Presuming the Kickstarter succeeds in raising enough funds…

August – January – Ben creates the illustrations, I edit the book, proofreading and further playtesting, layout and preparation for printing, creation of extra reward materials…

February 2026 –  Steam Highwayman: Princes of the West sent to backers and available online.

How does that sound?

So what is Princes of the West like?  Well, early readers are already favourable about improved, modern mechanics, atmospheric adventures in the West Country, and a continuation to the epic tale of the Steam Highwayman (that’s you, then…).  It covers a large area – probably about as large as the first two books together – but uses efficient networking to save on repeated passages and cram in as much content as you can.  You’ll be able to go mining, tame Dartmoor ponies, find hidden gold, assist wreckers, join smugglers, blow things up (a lot of that), take a musical tour of the pubs of Devon, use all your velosteam customisations, negotiate with multiple factions and leaders, help lonely people fall in love, rescue cows from the mud, eat Cornish pasties, smuggle clotted cream, drink a lot of beer in many pubs and lonely inns, find places to stay, get a black eye, sleep under hedges, bribe guards, take airship rides, impersonate an orchestral conductor, defend the poor and marginalised, ally with a visionary (mad?) King, join a fishing crew, play croquet (again), meet old friends, play cards, fix the stock market, use steam computational engines to decode messages and secretive notebooks, use your special skill of haute cuisine (you know, the one you gained in Highways and Holloways when you had to distinguish between different heritage vegetables while in an airborne kitchen) and rob the rich, give to the poor and steam off into the night.  It is great.

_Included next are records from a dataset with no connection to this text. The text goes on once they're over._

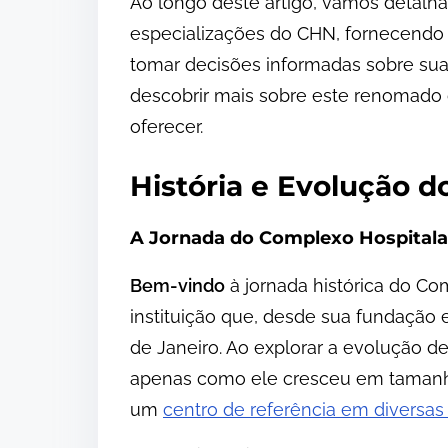
Ao longo deste artigo, vamos detalha
especializações do CHN, fornecendo 
tomar decisões informadas sobre su
descobrir mais sobre este renomado 
oferecer.
História e Evolução 
A Jornada do Complexo Hospitalar
Bem-vindo
à jornada histórica do Co
instituição que, desde sua fundação
de Janeiro. Ao explorar a evolução d
apenas como ele cresceu em taman
um
centro de referência em diversa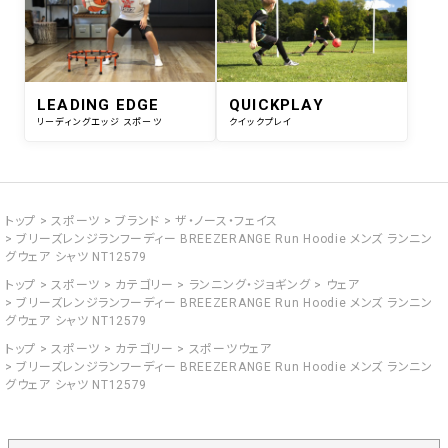
LEADING EDGE
QUICKPLAY
リーディングエッジ スポーツ
クイックプレイ
トップ
スポーツ
ブランド
ザ・ノース・フェイス
ブリーズレンジランフーディー BREEZERANGE Run Hoodie メンズ ランニン
グウェア シャツ NT12579
トップ
スポーツ
カテゴリー
ランニング・ジョギング
ウェア
ブリーズレンジランフーディー BREEZERANGE Run Hoodie メンズ ランニン
グウェア シャツ NT12579
トップ
スポーツ
カテゴリー
スポーツウェア
ブリーズレンジランフーディー BREEZERANGE Run Hoodie メンズ ランニン
グウェア シャツ NT12579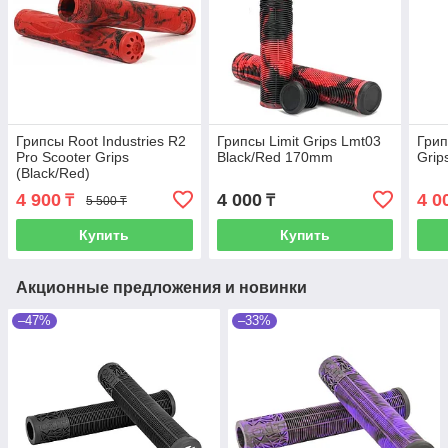
Грипсы Root Industries R2
Грипсы Limit Grips Lmt03
Грип
Pro Scooter Grips
Black/Red 170mm
Grip
(Black/Red)
4 900
4 000
4 0
₸
₸
5 500 ₸
Купить
Купить
Акционные предложения и новинки
–47%
–33%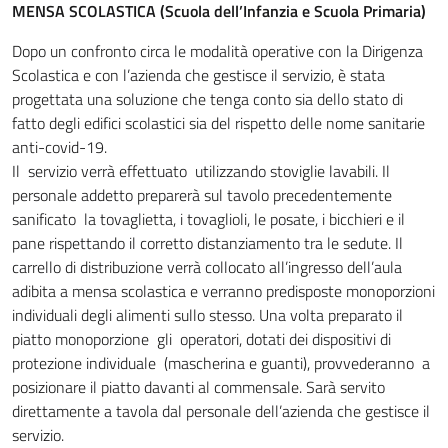
MENSA SCOLASTICA (Scuola dell’Infanzia e Scuola Primaria)
Dopo un confronto circa le modalità operative con la Dirigenza
Scolastica e con l’azienda che gestisce il servizio, è stata
progettata una soluzione che tenga conto sia dello stato di
fatto degli edifici scolastici sia del rispetto delle nome sanitarie
anti-covid-19.
Il servizio verrà effettuato utilizzando stoviglie lavabili. Il
personale addetto preparerà sul tavolo precedentemente
sanificato la tovaglietta, i tovaglioli, le posate, i bicchieri e il
pane rispettando il corretto distanziamento tra le sedute. Il
carrello di distribuzione verrà collocato all’ingresso dell’aula
adibita a mensa scolastica e verranno predisposte monoporzioni
individuali degli alimenti sullo stesso. Una volta preparato il
piatto monoporzione gli operatori, dotati dei dispositivi di
protezione individuale (mascherina e guanti), provvederanno a
posizionare il piatto davanti al commensale. Sarà servito
direttamente a tavola dal personale dell’azienda che gestisce il
servizio.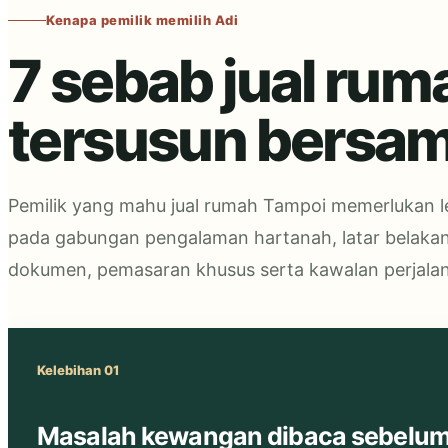
Kenapa pemilik memilih Adi
7 sebab jual rum
tersusun bersam
Pemilik yang mahu jual rumah Tampoi memerlukan leb
pada gabungan pengalaman hartanah, latar belak
dokumen, pemasaran khusus serta kawalan perjalan
Kelebihan 01
Masalah kewangan dibaca sebelum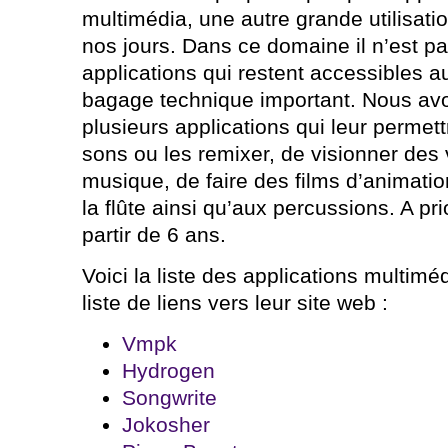
multimédia, une autre grande utilisati
nos jours. Dans ce domaine il n’est pa
applications qui restent accessibles 
bagage technique important. Nous avo
plusieurs applications qui leur permett
sons ou les remixer, de visionner des 
musique, de faire des films d’animation
la flûte ainsi qu’aux percussions. A pri
partir de 6 ans.
Voici la liste des applications multimé
liste de liens vers leur site web :
Vmpk
Hydrogen
Songwrite
Jokosher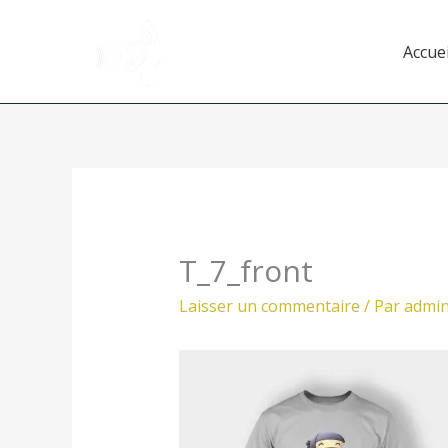
Aller
au
Accuei
contenu
T_7_front
Laisser un commentaire
/ Par
admi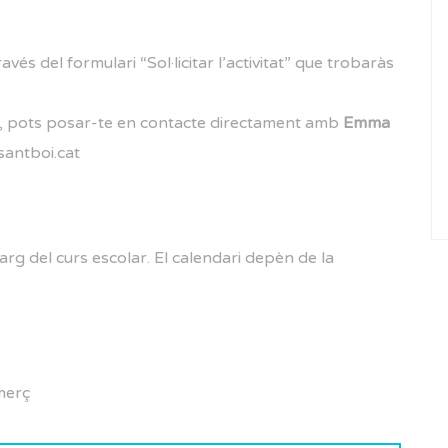
avés del formulari “Sol·licitar l’activitat” que trobaràs
ls, pots posar-te en contacte directament amb
Emma
antboi.cat
arg del curs escolar. El calendari depèn de la
merç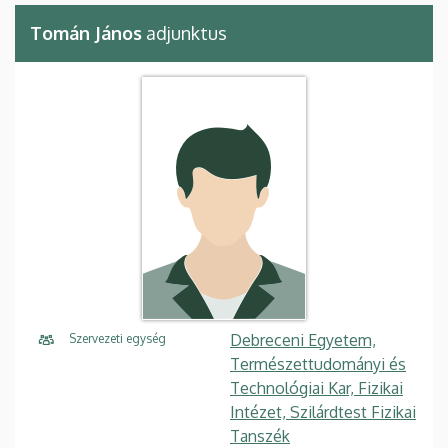
Tomán János
adjunktus
Debreceni Egyetem,
Szervezeti egység
Természettudományi és
Technológiai Kar, Fizikai
Intézet, Szilárdtest Fizikai
Tanszék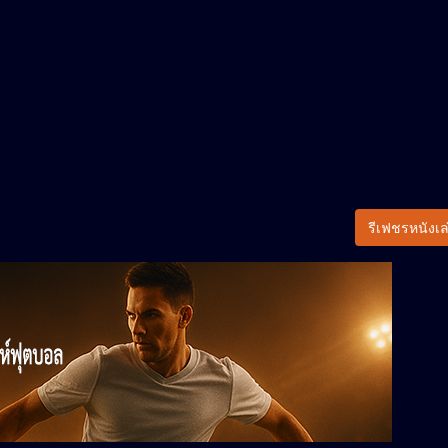
รีเฟชรหนังเล่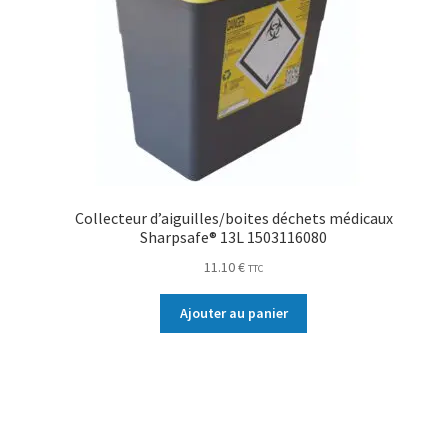
Collecteur d’aiguilles/boites déchets médicaux
Sharpsafe® 13L 1503116080
11.10
€
TTC
Ajouter au panier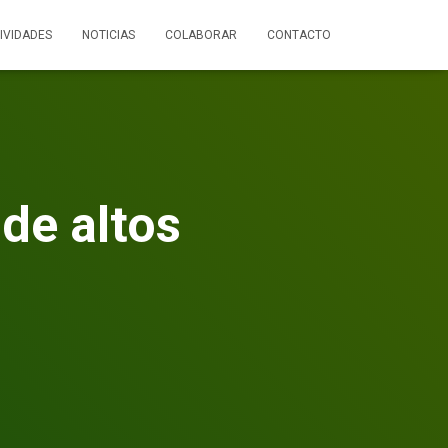
IVIDADES
NOTICIAS
COLABORAR
CONTACTO
 de altos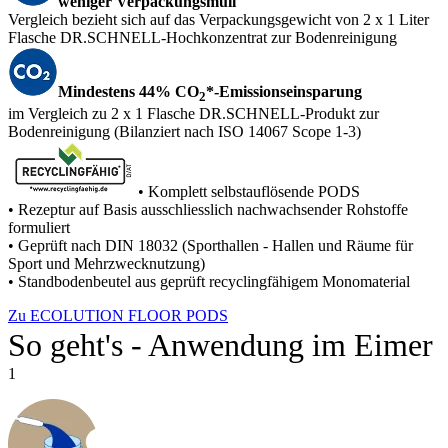
weniger Verpackungsmüll
Vergleich bezieht sich auf das Verpackungsgewicht von 2 x 1 Liter
Flasche DR.SCHNELL-Hochkonzentrat zur Bodenreinigung
Mindestens 44% CO
*-Emissionseinsparung
2
im Vergleich zu 2 x 1 Flasche DR.SCHNELL-Produkt zur
Bodenreinigung (Bilanziert nach ISO 14067 Scope 1-3)
• Komplett selbstauflösende PODS
• Rezeptur auf Basis ausschliesslich nachwachsender Rohstoffe
formuliert
• Geprüft nach DIN 18032 (Sporthallen - Hallen und Räume für
Sport und Mehrzwecknutzung)
• Standbodenbeutel aus geprüft recyclingfähigem Monomaterial
Zu ECOLUTION FLOOR PODS
So geht's - Anwendung im Eimer
1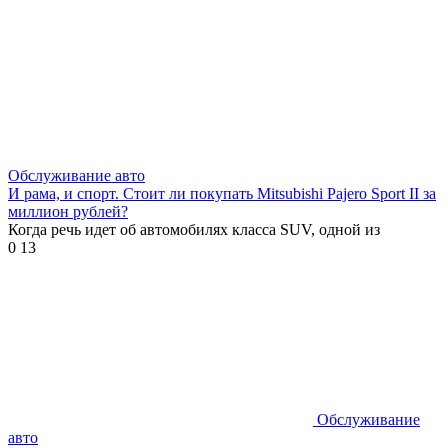
Обслуживание авто
И рама, и спорт. Стоит ли покупать Mitsubishi Pajero Sport II за
миллион рублей?
Когда речь идет об автомобилях класса SUV, одной из
0
13
Обслуживание
авто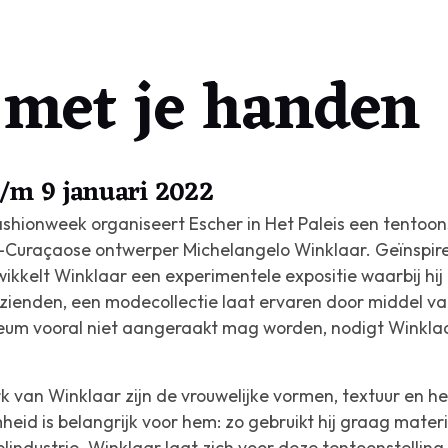
 met je handen
t/m 9 januari 2022
shionweek organiseert Escher in Het Paleis een tentoo
Curaçaose ontwerper Michelangelo Winklaar. Geïnspiree
kkelt Winklaar een experimentele expositie waarbij hij 
htzienden, een modecollectie laat ervaren door middel v
eum vooral niet aangeraakt mag worden, nodigt Winklaar
 van Winklaar zijn de vrouwelijke vormen, textuur en h
id is belangrijk voor hem: zo gebruikt hij graag materi
elindustrie. Winklaar laat zich voor deze tentoonstelling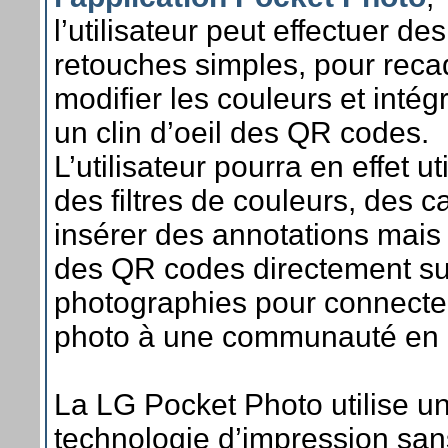
l’utilisateur peut effectuer des
retouches simples, pour reca
modifier les couleurs et intég
un clin d’oeil des QR codes.
L’utilisateur pourra en effet uti
des filtres de couleurs, des c
insérer des annotations mais
des QR codes directement su
photographies pour connecte
photo à une communauté en l
La LG Pocket Photo utilise u
technologie d’impression san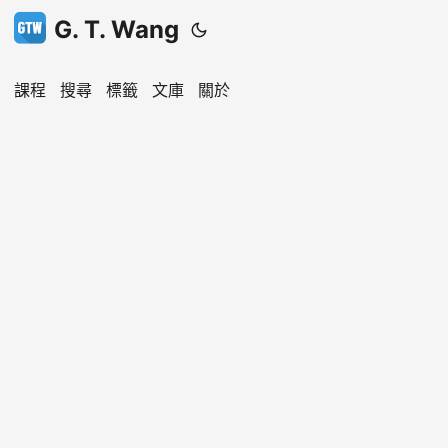
G. T. Wang
課程
搜尋
標籤
文庫
關於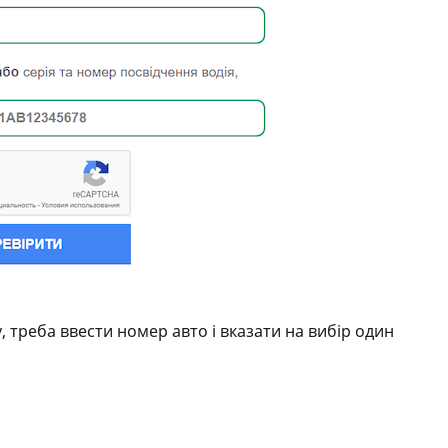
 треба ввести номер авто і вказати на вибір один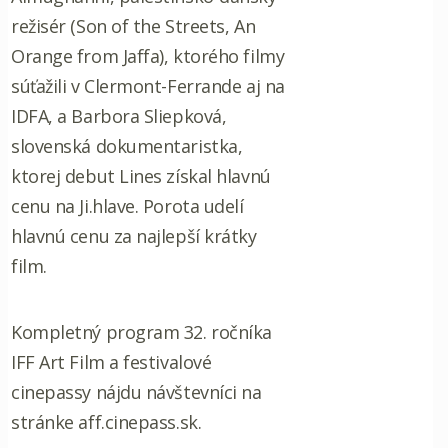
režisér (Son of the Streets, An
Orange from Jaffa), ktorého filmy
súťažili v Clermont-Ferrande aj na
IDFA, a Barbora Sliepková,
slovenská dokumentaristka,
ktorej debut Lines získal hlavnú
cenu na Ji.hlave. Porota udelí
hlavnú cenu za najlepší krátky
film.
Kompletný program 32. ročníka
IFF Art Film a festivalové
cinepassy nájdu návštevníci na
stránke aff.cinepass.sk.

Current draft is about 1630 passages long.  I think I’ll probably cut around 100 and I might add in another 200 or so – I expect it’ll round out around 1800 passages.  I’m toying with the idea of producing a lengthier book with more quests as stretch goals…  Four extensions, say, of 50 passages each?  It’s an idea.

And the break from working on the draft is good for me.  I’ve already experienced a massive difference in my focus and no longer have an over-full head.  There are several things I’ve been putting off reading – and writing – over the last months that I can now get back to.

So watch this space!  I’ll be on here pretty frequently until July, I think, although there may be a hiatus while child #4 appears.  And then we should all get to enjoy the pleasure of a lively crowdfunding campaign together.  I know I can count on you all to join in.

Until then, may your boilers stay ever at pressure!  YOU are the Steam Highwayman!